Matrix \({\mathbf{D}}^{ - 1}\) is diagonal with terms \(\frac{ 1}{{\delta_{k} }} = \frac{ 1}{{E\left[ {{\mathbf{X^{\prime}X}}} \right]_{kk} + \lambda_{k} }}\). In the first order, \(\hat{r}^{2}_{\left( 1 \right)} \cong 1 - \frac{{ \sigma_{e}^{2} }}{{\sigma_{g}^{2} }}\left( {\mathop \sum \nolimits_{k} \frac{{ \sigma_{k}^{2} }}{{\delta_{k} }}} \right)\).
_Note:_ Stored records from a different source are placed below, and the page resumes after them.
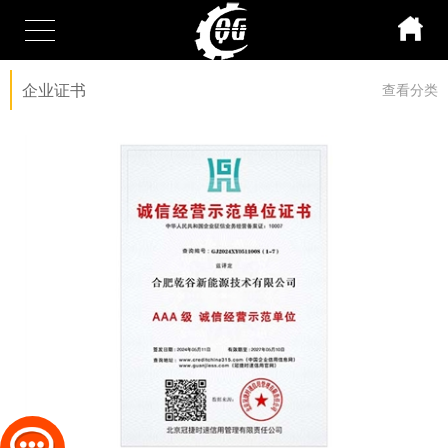
企业证书
查看分类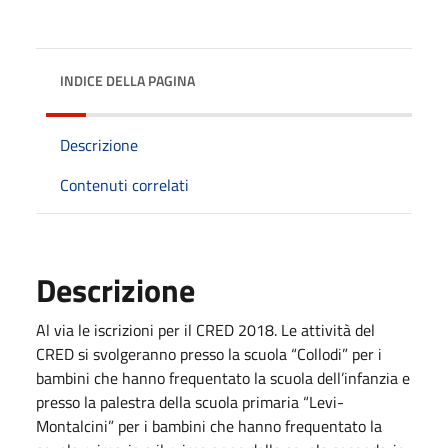
INDICE DELLA PAGINA
Descrizione
Contenuti correlati
Descrizione
Al via le iscrizioni per il CRED 2018. Le attività del
CRED si svolgeranno presso la scuola “Collodi” per i
bambini che hanno frequentato la scuola dell’infanzia e
presso la palestra della scuola primaria “Levi-
Montalcini” per i bambini che hanno frequentato la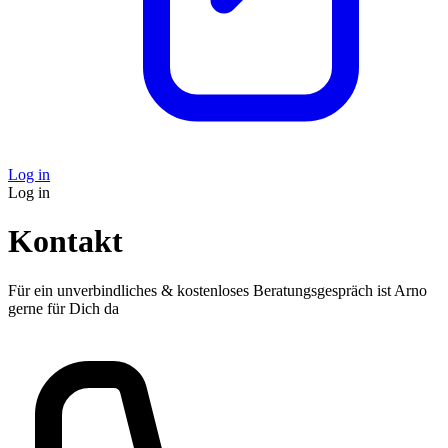
Log in
Log in
Kontakt
Für ein unverbindliches & kostenloses Beratungsgespräch ist Arno
gerne für Dich da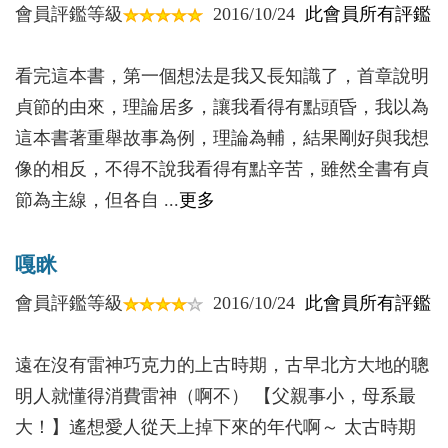
會員評鑑等級
2016/10/24
此會員所有評鑑
誰說寡婦難嫁人？
子的角色，寡婦們是如何扮演的。
是母親孕育了男兒的生命，是母親哺育了男兒
看完這本書，第一個想法是我又長知識了，首章說明
結語 貞節作為一種榮譽？
們。母親從男兒們第一聲啼哭起，就承擔了給男兒們
貞節的由來，理論居多，讓我看得有點頭昏，我以為
上第一課的職責。她們望子成龍，在男兒們身上寄予
這本書著重舉故事為例，理論為輔，結果剛好與我想
了大小不等的希望，也實施了各自的塑造方法。男性
像的相反，不得不說我看得有點辛苦，雖然全書有貞
則以他們的社會歸屬與認同來回報母親，而且大有如
節為主線，但各自 ...
更多
其所言「誰言寸草心，報得三春暉」的回報不夠之唏
噓之態。女媧補天，無私為她地球兒女們奉獻母愛的
嘎眯
傳說，似乎就給了我們某種暗示：母愛是偉大的，偉
會員評鑑等級
2016/10/24
此會員所有評鑑
大的母愛足以令每個人征服種種困苦。確然！締造了
中國思想根基的孔子、孟子二人，沒有他們的母親就
遠在沒有雷神巧克力的上古時期，古早北方大地的聰
沒有他們的萬世基業。朱德痛悼母逝，高度頌揚母親
明人就懂得消費雷神（啊不） 【父親事小，母系最
所賜予給他的優秀品德，那是他視艱難險阻若等閒的
大！】遙想愛人從天上掉下來的年代啊～ 太古時期
財富……。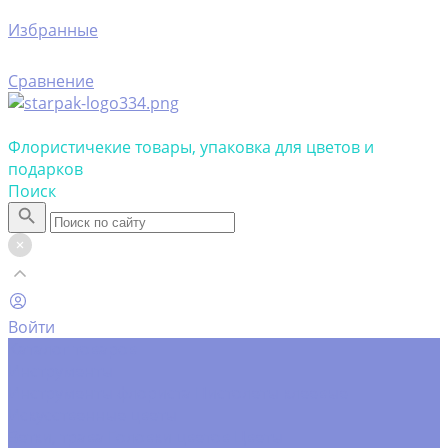
Избранные
Сравнение
Флористичекие товары, упаковка для цветов и
подарков
Поиск
Войти
Каталог товаров
Инструменты
Инструменты флориста
Пистолеты клеевые
Искусственные цветы
Ветки, трава
Головки цветов
Цветы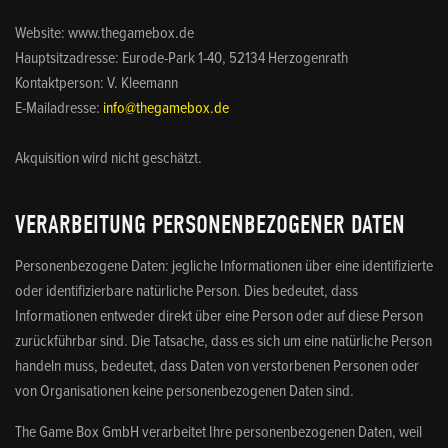
Website: www.thegamebox.de
Hauptsitzadresse: Eurode-Park 1-40, 52134 Herzogenrath
Kontaktperson: V. Kleemann
E-Mailadresse:
info@thegamebox.de
Akquisition wird nicht geschätzt.
VERARBEITUNG PERSONENBEZOGENER DATEN
Personenbezogene Daten: jegliche Informationen über eine identifizierte
oder identifizierbare natürliche Person. Dies bedeutet, dass
Informationen entweder direkt über eine Person oder auf diese Person
zurückführbar sind. Die Tatsache, dass es sich um eine natürliche Person
handeln muss, bedeutet, dass Daten von verstorbenen Personen oder
von Organisationen keine personenbezogenen Daten sind.
The Game Box GmbH verarbeitet Ihre personenbezogenen Daten, weil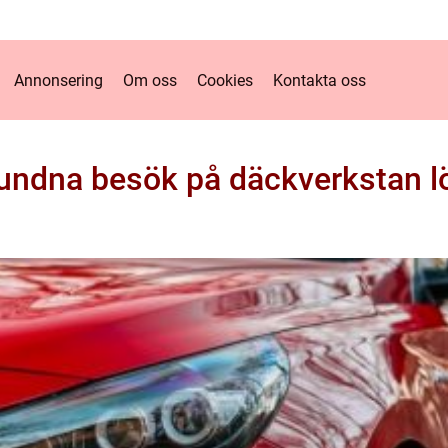
Annonsering
Om oss
Cookies
Kontakta oss
undna besök på däckverkstan lö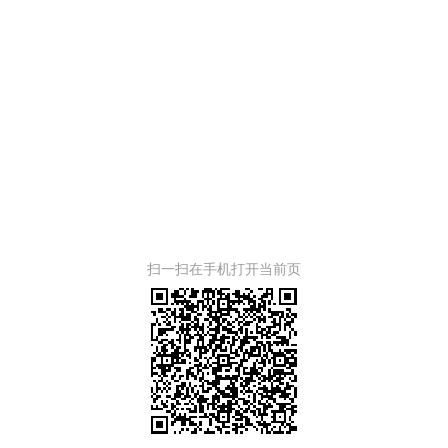
2
扫一扫在手机打开当前页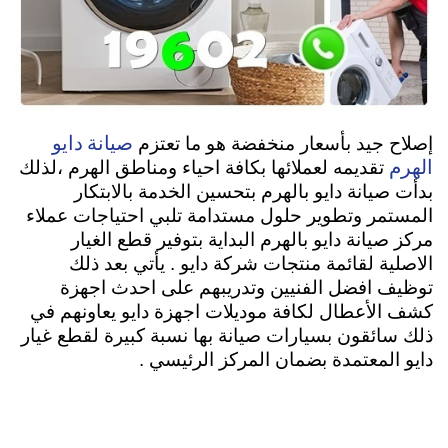
صيانة دايو
إصلاح جيد بأسعار منخفضة هو ما تعتزم
الهرم
تقديمه لعملائها بكافة احياء ومناطق الهرم ،لذلك
بدأت صيانة دايو بالهرم بتحسين الخدمة بالابتكار
المستمر وتطوير حلول مستدامة تلبي احتياجات عملاء
مركز صيانة دايو بالهرم البداية بتوفير قطع الغيار
الاصلية لقائمة منتجات شركة دايو . يأتي بعد ذلك
توظيف افضل الفنيين وتدريبهم على احدث اجهزة
كشف الأعطال لكافة موديلات اجهزة دايو يعاونهم في
ذلك سائقون بسيارات صيانة بها نسبة كبيرة لقطع غيار
دايو المعتمدة بضمان المركز الرئيسي .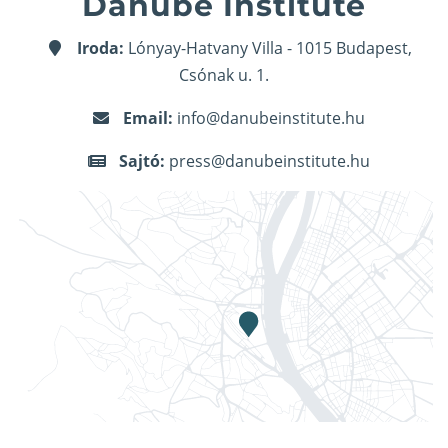
Danube Institute
Iroda:
Lónyay-Hatvany Villa - 1015 Budapest,
Csónak u. 1.
Email:
info@danubeinstitute.hu
Sajtó:
press@danubeinstitute.hu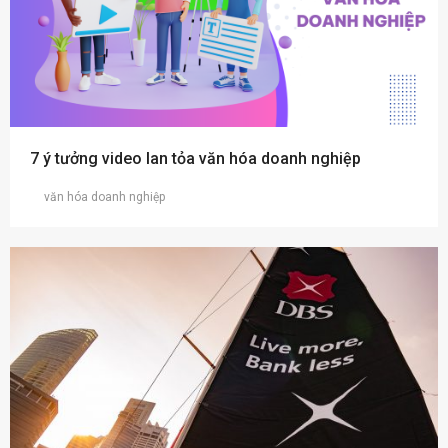
7 ý tưởng video lan tỏa văn hóa doanh nghiệp
văn hóa doanh nghiệp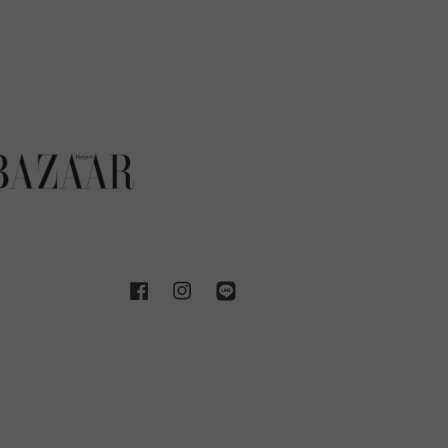
Facebook
Instagram
Line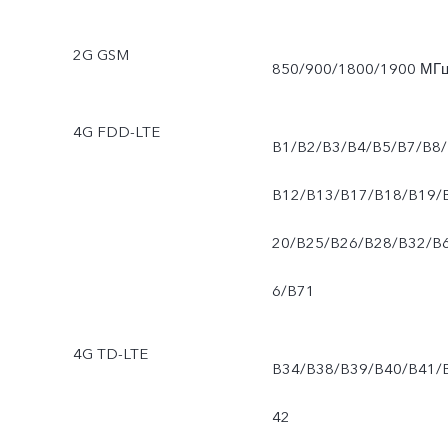
2G GSM
850/900/1800/1900 МГ
4G FDD-LTE
B1/B2/B3/B4/B5/B7/B8/
B12/B13/B17/B18/B19/
20/B25/B26/B28/B32/B
6/B71
4G TD-LTE
B34/B38/B39/B40/B41/
42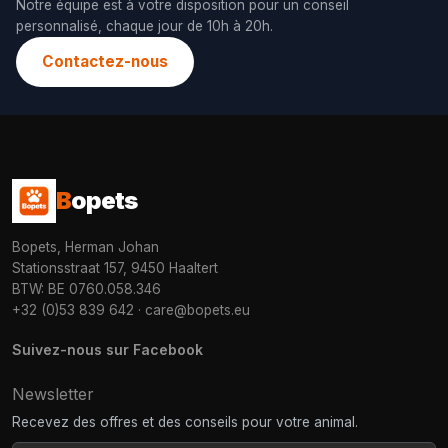
Notre équipe est à votre disposition pour un conseil
personnalisé, chaque jour de 10h à 20h.
Contactez-nous
B
opets
Bopets, Herman Johan
Stationsstraat 157, 9450 Haaltert
BTW: BE 0760.058.346
+32 (0)53 839 642
·
care@bopets.eu
Suivez-nous sur Facebook
Newsletter
Recevez des offres et des conseils pour votre animal.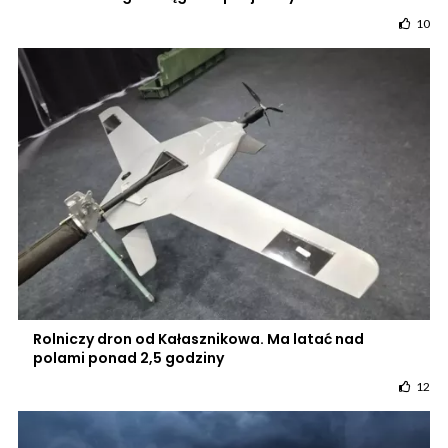
10
Rolniczy dron od Kałasznikowa. Ma latać nad
polami ponad 2,5 godziny
12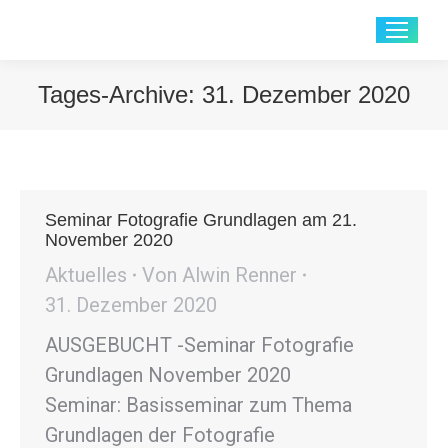
Tages-Archive:
31. Dezember 2020
Sie befinden sich hier:
Seminar Fotografie Grundlagen am 21.
November 2020
Aktuelles
Von
Alwin Renner
31. Dezember 2020
AUSGEBUCHT -Seminar Fotografie
Grundlagen November 2020
Seminar: Basisseminar zum Thema
Grundlagen der Fotografie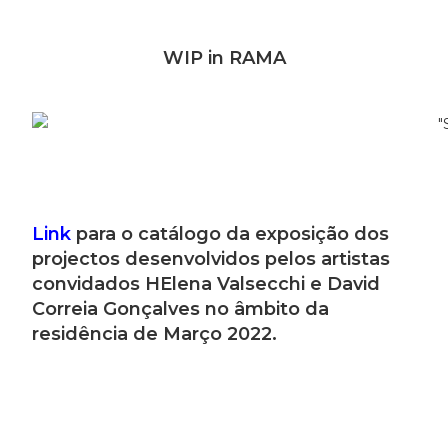
WIP in RAMA
Link
para o catálogo da exposição dos
projectos desenvolvidos pelos artistas
convidados HElena Valsecchi e David
Correia Gonçalves no âmbito da
residência de Março 2022.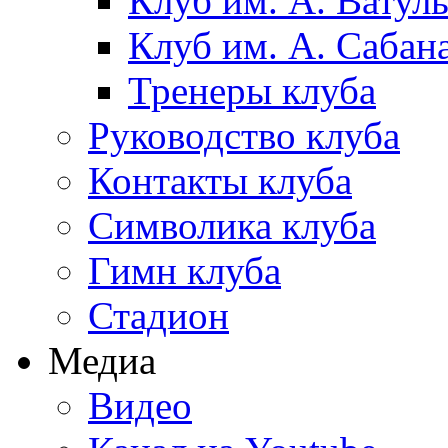
Клуб им. А. Ватул
Клуб им. А. Сабан
Тренеры клуба
Руководство клуба
Контакты клуба
Символика клуба
Гимн клуба
Стадион
Медиа
Видео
Assuming as above that \(\delta_{k} = N\sigma_{k}^{2} + \frac{{ \sigma_{e}^{2} }}{{\sigma_{{\beta_{k} }}^{2} }} = \sigma_{k}^{2} \left( {N + M\lambda } \right)\), we find:

$$\begin{aligned} &\hat{r}^{2}_{\left( 1 \right)} \cong 1 - \lambda \frac{M}{N + M\lambda }, \hfill \\ &\hat{r}^{2}_{\left( 1 \right)} = \frac{N }{N + M\lambda } = \frac{{Nh_{0}^{2} }}{{Nh_{0}^{2} + M\left( {1 - h_{0}^{2} } \right)}}. \hfill \\ \end{aligned}$$
(5)

This equation differs from formula (2) of Daetwyler et al. [17] by a factor (1 − h 20 ).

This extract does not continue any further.